Le sélectionneur français est un personnage à part, et parfois il arrive que ses idées ne soient pas compatibles avec celles de ses employeurs. Çela a même été le cas à plusieurs reprises durant sa carrière. De nature calme et patient, Deschamps peut aussi montrer son fort tempérament s'il juge qu'il a été lésé ou trompé d'une quelconque manière. Et le temps qu'il retrouve ses esprits et reconnaisse ses torts, cela peut être déjà trop tard. C'est pour cette raison qu'il n'est pas resté plus d'un an à la Juventus de Turin (2006-07). En conflit avec le directeur sportif (Alessio Secco) au sujet du plan de recrutement, il s'était empressé de déposer sa démission. Un choix qu'il a ensuite avoué avoir regretté :  "J'ai fait des erreurs, avouait-il en 2012. J'en ai fait dans le passé et j'en ferai dans le futur, mais j'espère le moins possible. C'est ce qui arrive quand vous devez faire des choix. Ça été une erreur de partir. Si je pouvais revenir en arrière, je ferais les choses différemment".

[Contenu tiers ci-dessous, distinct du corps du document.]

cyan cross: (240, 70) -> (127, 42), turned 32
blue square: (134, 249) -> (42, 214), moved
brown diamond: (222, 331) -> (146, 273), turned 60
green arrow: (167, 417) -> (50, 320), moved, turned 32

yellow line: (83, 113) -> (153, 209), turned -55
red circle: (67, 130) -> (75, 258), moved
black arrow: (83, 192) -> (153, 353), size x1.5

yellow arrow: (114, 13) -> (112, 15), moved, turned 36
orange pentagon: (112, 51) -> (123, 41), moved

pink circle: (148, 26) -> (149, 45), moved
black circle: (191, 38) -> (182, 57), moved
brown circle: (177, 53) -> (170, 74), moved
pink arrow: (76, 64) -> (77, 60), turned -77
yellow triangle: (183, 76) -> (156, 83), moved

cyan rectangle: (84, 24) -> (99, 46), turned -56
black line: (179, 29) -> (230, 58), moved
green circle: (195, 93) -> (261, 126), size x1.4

Avec la Vieille Dame, l'expérience a donc été très courte, contrairement à ses passages à Monaco et à Marseille, où il est resté respectivement quatre et trois ans. Toutefois, aussi bien en Principauté que dans la cité phocéenne, le divorce a été douloureux. Avec l'ASM, il s'est senti abandonné lorsque les résultats ont commencé à se détériorer. Et à l'OM, en plus d'une spirale devenue négative au milieu de sa troisième saison au club, il a dû faire face à des pressions et critiques internes de la part de José Anigo. La cohabitation entre les deux hommes était devenue impossible et Deschamps a logiquement fait le choix de claquer la porte. Contrairement à celui qu'il avait fait à Turin, il n'a pas du tout regretté ce choix. Cet épisode a mis en lumière le fait que DD ne supporte pas l'ingérence dans son travail, de même qu'une autorité intempestive de la part de ses supérieurs.

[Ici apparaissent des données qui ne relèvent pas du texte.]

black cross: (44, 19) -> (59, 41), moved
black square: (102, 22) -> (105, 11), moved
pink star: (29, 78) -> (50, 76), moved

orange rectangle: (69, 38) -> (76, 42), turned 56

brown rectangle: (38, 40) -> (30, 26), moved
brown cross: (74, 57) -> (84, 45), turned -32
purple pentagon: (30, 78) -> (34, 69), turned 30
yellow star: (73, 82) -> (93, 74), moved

Avec Le Graët, c'est l'entente cordiale

Fort heureusement, avec l'Equipe de France, Deschamps n'a pas eu à faire face à ce genre de soucis. Depuis qu'il a pris la place de Laurent Blanc en 2012, il a pu exercer dans les meilleures conditions possibles et cela s'explique par son excellente entente avec Noël Le Graët, l'homme fort de la fédération. Ils sont souvent sur la même longueur d'onde et chacun témoigne à l'autre une très grande estime. La manière dont a été gérée la prolongation de contrat du sélectionneur en février 2015 illustre à merveille cette relation. L'affaire Karim Benzema et le fait que DD a laissé son président comme seul décideur est aussi une preuve d'une confiance réciproque. Cela peut paraitre anodin, mais c'est aussi l'une des clés de la réussite d'une équipe.

Homme de base et premier atout des Bleus, Didier Deschamps va mener son groupe dans la quête d'un deuxième titre européen sur ses terres. La recette est connue de tous et à l'image de son sélectionneur : humilité, pragmatisme et travail. En cas de succès, il sera alors l'heure de penser aux festivités. Il lui reste un peu plus de trois mois pour trouver la formule qui lui permettra de cultiver son image de gagneur. La France ne demande que ça.